REAL painters use tape............just not nearly as often. Their criteria is not just their skill level but the risk factor of what their painting against, what kind of paint and how easy they can wipe off any slips. Generally when they cut in they've got the painter's rag in their pocket as they go along.

Silicon isn't easy to wipe clean. I nearly always use tape with silicone.
 
And use the good GE silicone, it's probably a good 10 bucks a tube maybe more. It's worth it. It behaves better. I don't remember but I think it also smells less.
Laticrete silicone grout caulk might also be a good choice. It's a totally different animal and smooths out nice, it smells more like RTV silicone.
It's unsanded of course and it comes in enough different colors that you might find something you like.
I think you'd be pushing $20 a tube, maybe a little more, maybe a little less.
 
$10 + tax for a tube of GE silicone here. Every once in awhile I run across the $6 or $7 tubes of silicone. They work just as well for me but they sure do stink. Prolly wouldn’t be using them in an occupied residential situation because they do stink so much.

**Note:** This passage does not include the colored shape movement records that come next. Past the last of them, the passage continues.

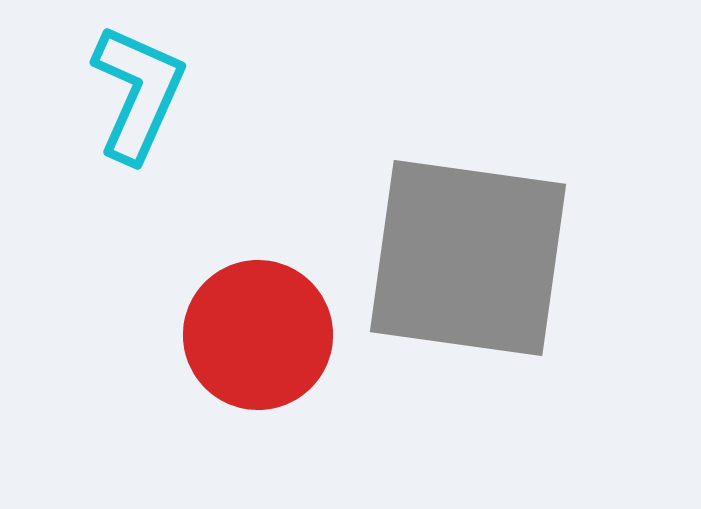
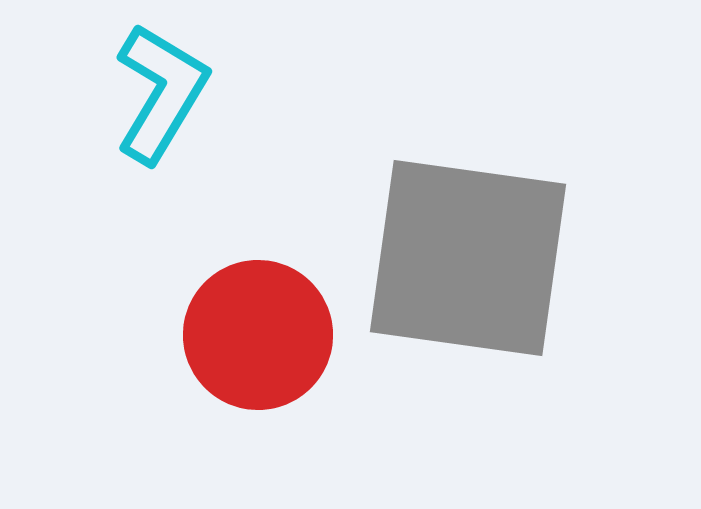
cyan L-shape: moved 23 px right; rotated 7 degrees clockwise
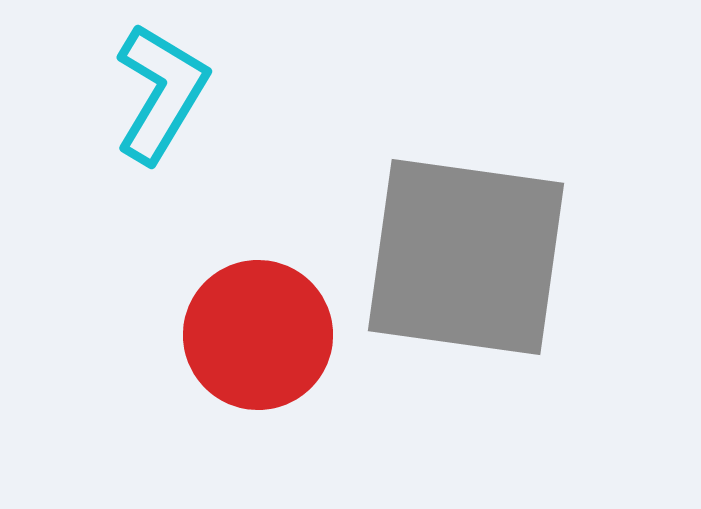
gray square: moved 2 px left, 1 px up
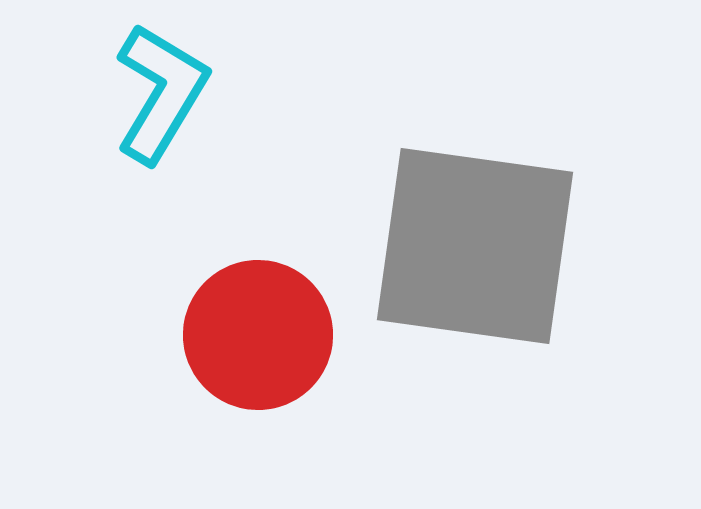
gray square: moved 9 px right, 11 px up
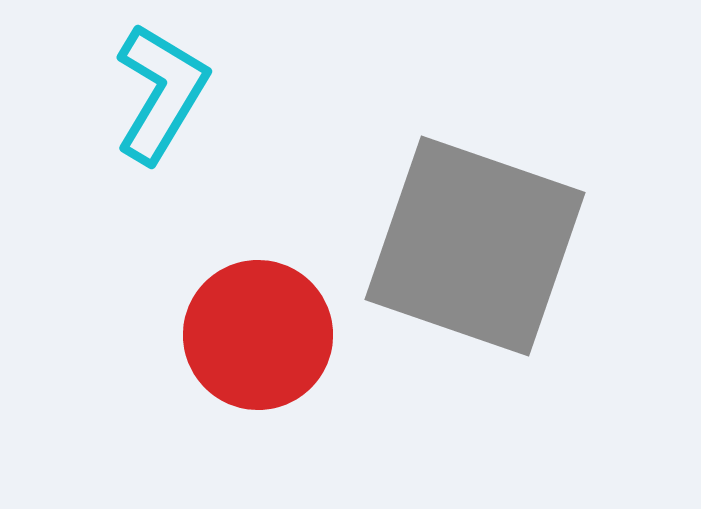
gray square: rotated 11 degrees clockwise
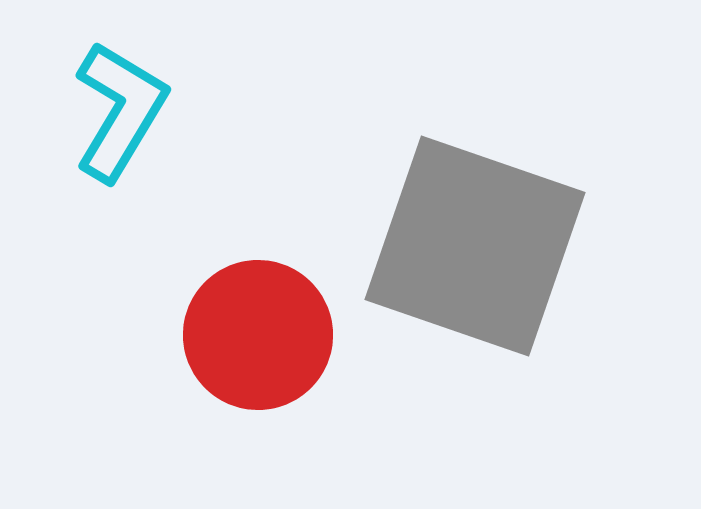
cyan L-shape: moved 41 px left, 18 px down
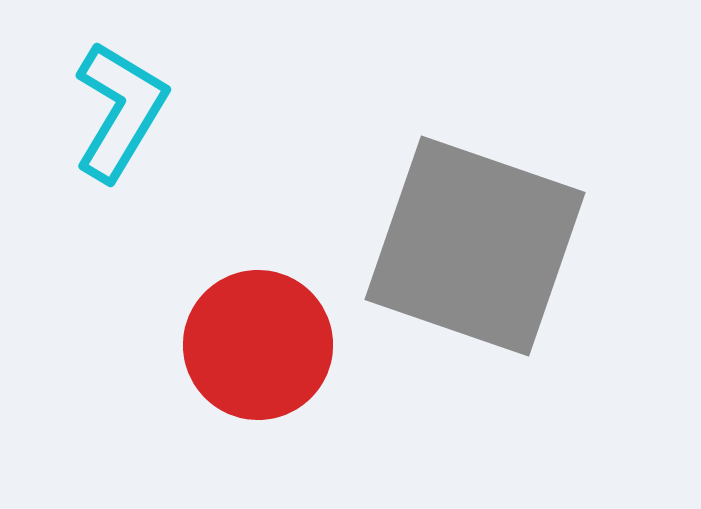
red circle: moved 10 px down
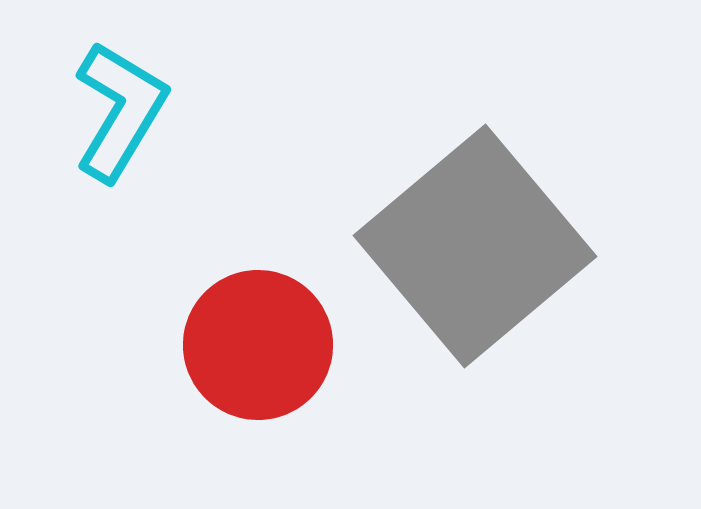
gray square: rotated 31 degrees clockwise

I’m still miffed that GE caulking tubes don’t have the plastic tip cap anymore. That thing was great. Caulk you tub or whatever then put the cap on until next time. No messing with tape or the stupid caulking tip condoms.
 
I use yellow wire nuts to keep the caulking tube fresh.

Never tried that. Usually it’s a piece of duct tape to cover the tip. That’ll last maybe a week before the silicone starts to harden up in the tip. Now I look for the silicone tubes that have the screw on nozzle tips so I can remove them and poke the hardened silicone out the big end cus you can only cut the tip bigger so many times until that tube is done fer.